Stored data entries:
---
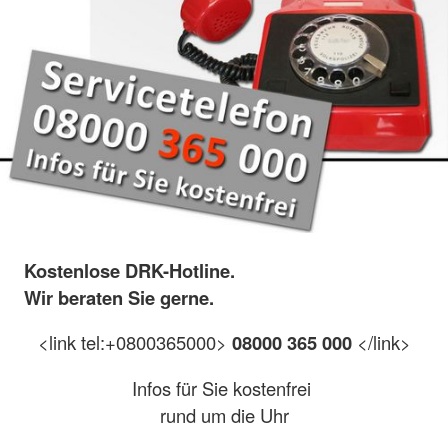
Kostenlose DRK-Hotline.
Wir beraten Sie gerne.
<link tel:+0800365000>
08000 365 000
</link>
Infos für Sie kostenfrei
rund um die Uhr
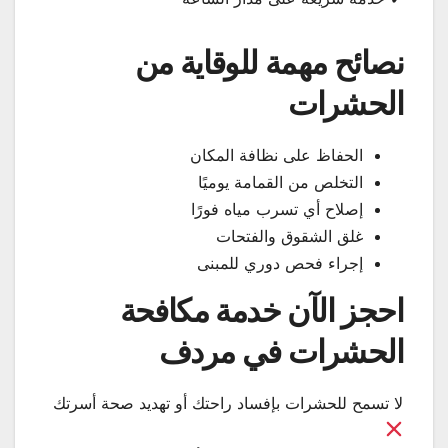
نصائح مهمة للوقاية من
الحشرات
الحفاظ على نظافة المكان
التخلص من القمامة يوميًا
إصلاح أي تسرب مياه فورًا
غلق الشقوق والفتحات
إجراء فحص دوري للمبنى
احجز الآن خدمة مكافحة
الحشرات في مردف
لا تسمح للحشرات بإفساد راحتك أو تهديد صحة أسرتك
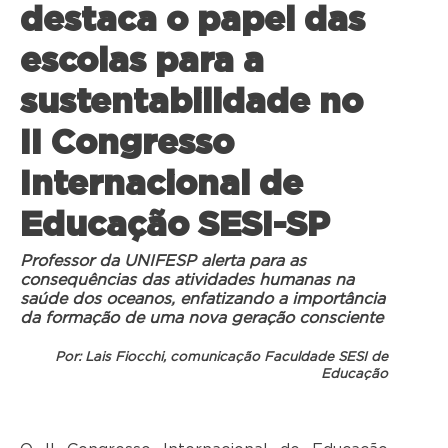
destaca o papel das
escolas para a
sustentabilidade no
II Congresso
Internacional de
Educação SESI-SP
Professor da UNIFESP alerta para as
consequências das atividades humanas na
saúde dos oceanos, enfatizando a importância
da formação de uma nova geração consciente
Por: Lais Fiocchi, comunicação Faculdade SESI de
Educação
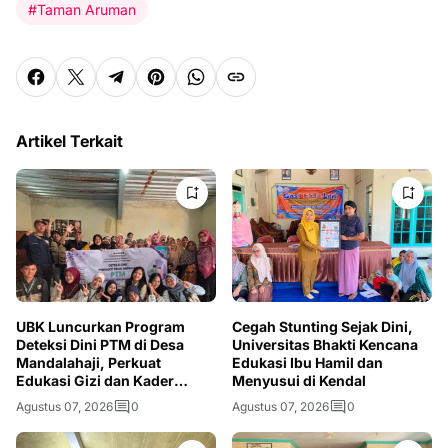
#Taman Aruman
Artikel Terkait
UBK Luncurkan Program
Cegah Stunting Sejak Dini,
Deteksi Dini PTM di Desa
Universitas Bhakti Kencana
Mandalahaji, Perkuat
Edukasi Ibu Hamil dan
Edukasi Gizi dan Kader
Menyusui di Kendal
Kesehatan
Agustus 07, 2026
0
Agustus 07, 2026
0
---
EXERCISE OBJECTIVE: The whole of the data needs to be copied word for word, though not its pictures.

RESPONSE BOX:
Kostenlose DRK-Hotline.
Wir beraten Sie gerne.
<link tel:+0800365000>
08000 365 000
</link>
Infos für Sie kostenfrei
rund um die Uhr
نصائح مهمة للوقاية من
الحشرات
الحفاظ على نظافة المكان
التخلص من القمامة يوميًا
إصلاح أي تسرب مياه فورًا
غلق الشقوق والفتحات
إجراء فحص دوري للمبنى
احجز الآن خدمة مكافحة
الحشرات في مردف
لا تسمح للحشرات بإفساد راحتك أو تهديد صحة أسرتك
destaca o papel das
escolas para a
sustentabilidade no
II Congresso
Internacional de
Educação SESI-SP
Professor da UNIFESP alerta para as
consequências das atividades humanas na
saúde dos oceanos, enfatizando a importância
da formação de uma nova geração consciente
Por: Lais Fiocchi, comunicação Faculdade SESI de
Educação
#Taman Aruman
Artikel Terkait
UBK Luncurkan Program
Cegah Stunting Sejak Dini,
Deteksi Dini PTM di Desa
Universitas Bhakti Kencana
Mandalahaji, Perkuat
Edukasi Ibu Hamil dan
Edukasi Gizi dan Kader
Menyusui di Kendal
Kesehatan
Agustus 07, 2026
0
Agustus 07, 2026
0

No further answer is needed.